Internet Explorer last month saw its market share drop for the first time this century, according to WebSideStory. Total market share fell by 1 per cent in June.
"It's the first time that we've seen a sustained trend downward for (Microsoft)" said Geoff Johnston, an analyst with WebSideStory. "We have a very steady trend. It's been about a month, and every day we have a steady incremental change."
Internet Explorer has held more than 95 per cent of the browser market since June 2002, and until June had remained steady with about 95.7 per cent of the browser market, according to WebSideStory's measurements. Over the last month, however, its market share has slowly dropped from 95.73 per cent on June 4 to 94.73 per cent on July 6.
A loss of 1 per cent of the market may not mean much to Microsoft, but it translates into a large growth, proportionately, in the number of users running Mozilla and Netscape-based browsers. Mozilla and Netscape's combined market share has increased by 26 per cent, rising from 3.21 per cent of the market in June to 4.05 per cent in July, Johnston said.
"It takes a lot to get someone to change their browser. It's been years since anyone has been willing to do this in significant numbers," he said.
WebSideStory's estimates are based on a daily survey of about 30 million browsers hitting thousands of different Web sites that use the company's Web analytics software, Johnston said.

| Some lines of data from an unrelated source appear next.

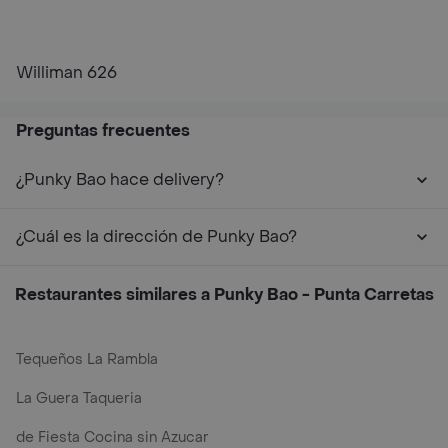
Williman 626
Preguntas frecuentes
¿Punky Bao hace delivery?
¿Cuál es la dirección de Punky Bao?
Restaurantes similares a Punky Bao - Punta Carretas
Tequeños La Rambla
La Guera Taqueria
de Fiesta Cocina sin Azucar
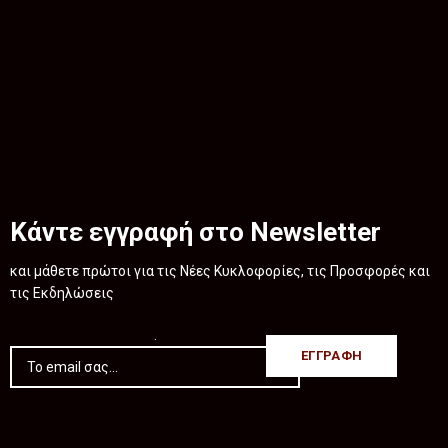
Κάντε εγγραφή στο Newsletter
και μάθετε πρώτοι για τις Νέες Κυκλοφορίες, τις Προσφορές και
τις Εκδηλώσεις
.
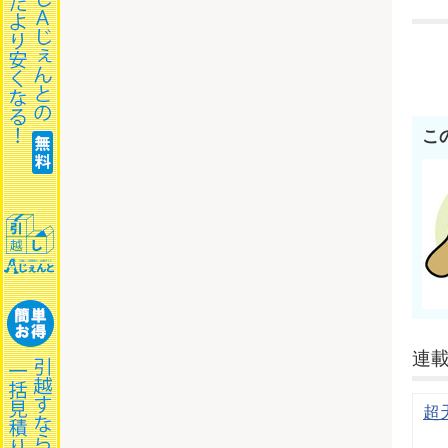
こ
連
超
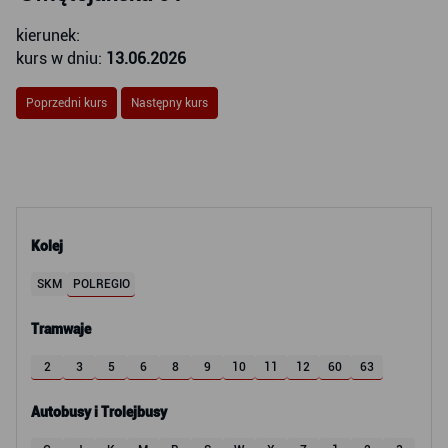
kierunek:
kurs w dniu:
13.06.2026
Poprzedni kurs
Następny kurs
Kolej
SKM
POLREGIO
Tramwaje
2
3
5
6
8
9
10
11
12
60
63
Autobusy i Trolejbusy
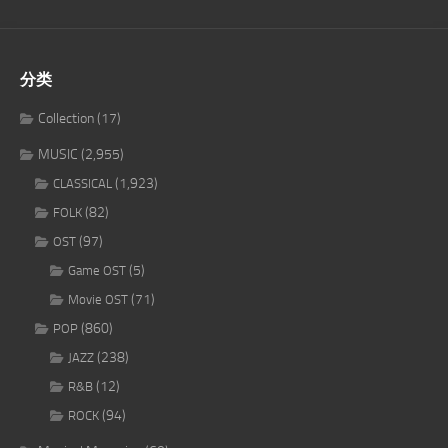
分类
Collection
(17)
MUSIC
(2,955)
(1,923)
CLASSICAL
(82)
FOLK
(97)
OST
(5)
Game OST
(71)
Movie OST
(860)
POP
(238)
JAZZ
(12)
R&B
(94)
ROCK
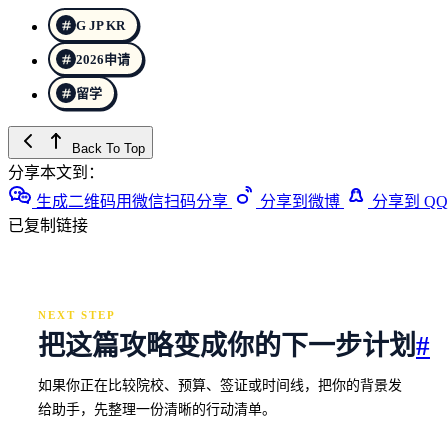
G JP KR
2026申请
留学
Back To Top
分享本文到：
生成二维码用微信扫码分享
分享到微博
分享到 QQ
已复制链接
NEXT STEP
把这篇攻略变成你的下一步计划
#
如果你正在比较院校、预算、签证或时间线，把你的背景发
给助手，先整理一份清晰的行动清单。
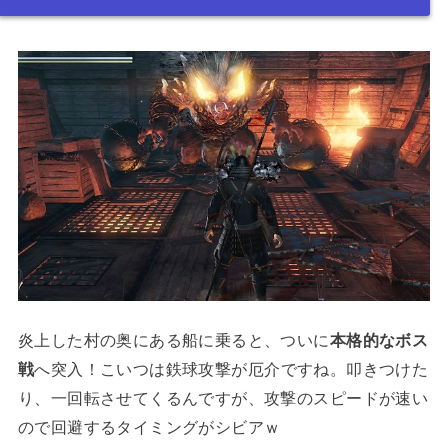
炎上した村の奥にある船に乗ると、ついに
本格的なボス
戦
へ突入！こいつは鉄球攻撃が厄介ですね。叩きつけた
り、一回転させてくるんですが、攻撃のスピードが速い
ので回避するタイミングがシビアｗ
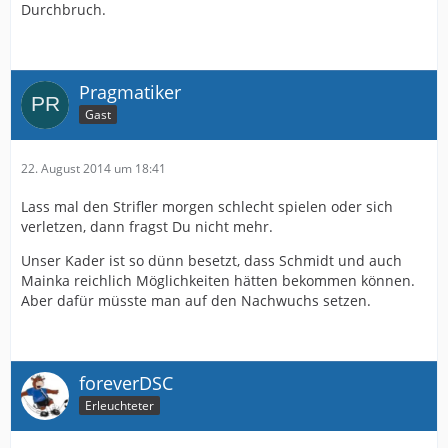
Durchbruch.
Pragmatiker
Gast
22. August 2014 um 18:41
Lass mal den Strifler morgen schlecht spielen oder sich
verletzen, dann fragst Du nicht mehr.
Unser Kader ist so dünn besetzt, dass Schmidt und auch
Mainka reichlich Möglichkeiten hätten bekommen können.
Aber dafür müsste man auf den Nachwuchs setzen.
foreverDSC
Erleuchteter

Downloads of the Mozilla Foundation's Firefox browser have been increasing since version 0.8 of Firefox was released in February, said Mozilla spokesman Bart Decrem, but the open source project saw a major spike in downloads at the end of June, following reports of the so-called Download.Ject vulnerability in Internet Explorer that could allow attackers to trick users into loading insecure content.
A June United States Computer Emergency Readiness Team (CERT) advisory recommending users stop using IE contributed to Mozilla's momentum, as did a number of favourable reviews in mainstream publications such as USA Today and Slate, Decrem said.
Because Mozilla browsers do not use the "Trusted Zones" security model employed by Microsoft, they are less vulnerable to attacks like Download.Ject, he said.
Of course, Mozilla isn't immune to security flaws. Earlier this week, Mozilla developers issued a patch for a browser vulnerability that could allow an attacker to execute existing applications on a Windows system.